EXERCISE REQUIREMENTS>
Could you copy exactly the lines below from the one with "Inscrever-Se" to the one with "devis gratuit & sans engagement", inclusive, leaving out any pictures?

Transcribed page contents
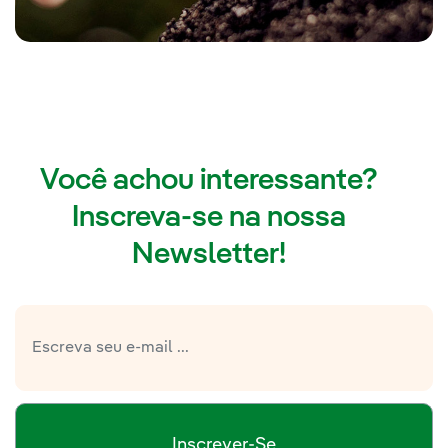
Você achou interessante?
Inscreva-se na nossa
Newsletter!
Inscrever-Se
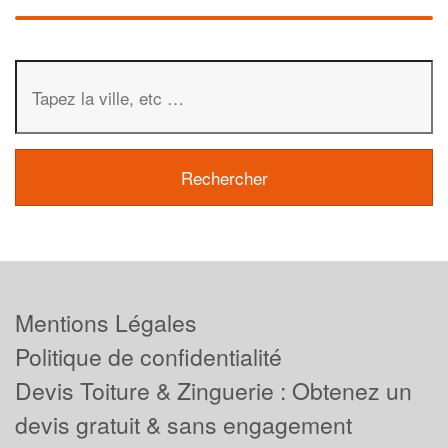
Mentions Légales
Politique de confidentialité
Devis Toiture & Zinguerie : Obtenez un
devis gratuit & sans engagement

==

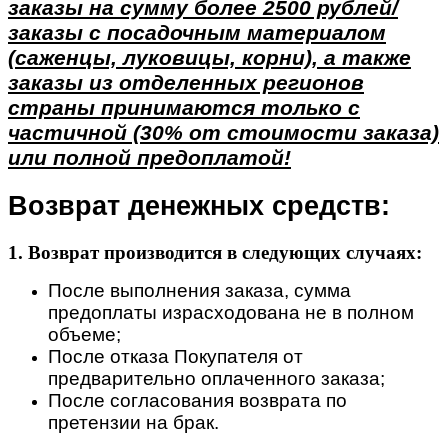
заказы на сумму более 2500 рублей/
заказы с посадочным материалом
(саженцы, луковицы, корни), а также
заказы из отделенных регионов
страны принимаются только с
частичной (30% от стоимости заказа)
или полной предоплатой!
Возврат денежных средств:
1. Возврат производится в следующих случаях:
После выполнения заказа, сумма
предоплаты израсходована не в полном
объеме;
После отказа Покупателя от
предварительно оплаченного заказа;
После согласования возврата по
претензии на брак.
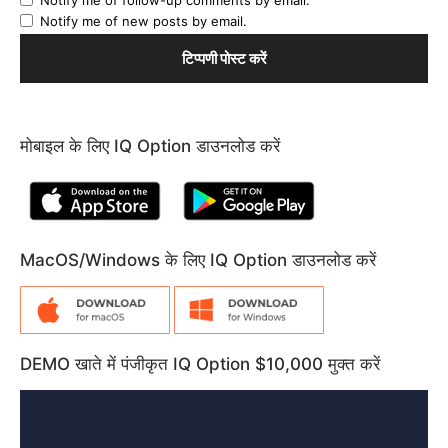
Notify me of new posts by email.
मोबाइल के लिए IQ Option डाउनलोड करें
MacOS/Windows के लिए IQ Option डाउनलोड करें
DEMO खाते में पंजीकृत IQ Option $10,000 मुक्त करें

RESULT>
Inscrever-Se
Mentions Légales
Politique de confidentialité
Devis Toiture & Zinguerie : Obtenez un
devis gratuit & sans engagement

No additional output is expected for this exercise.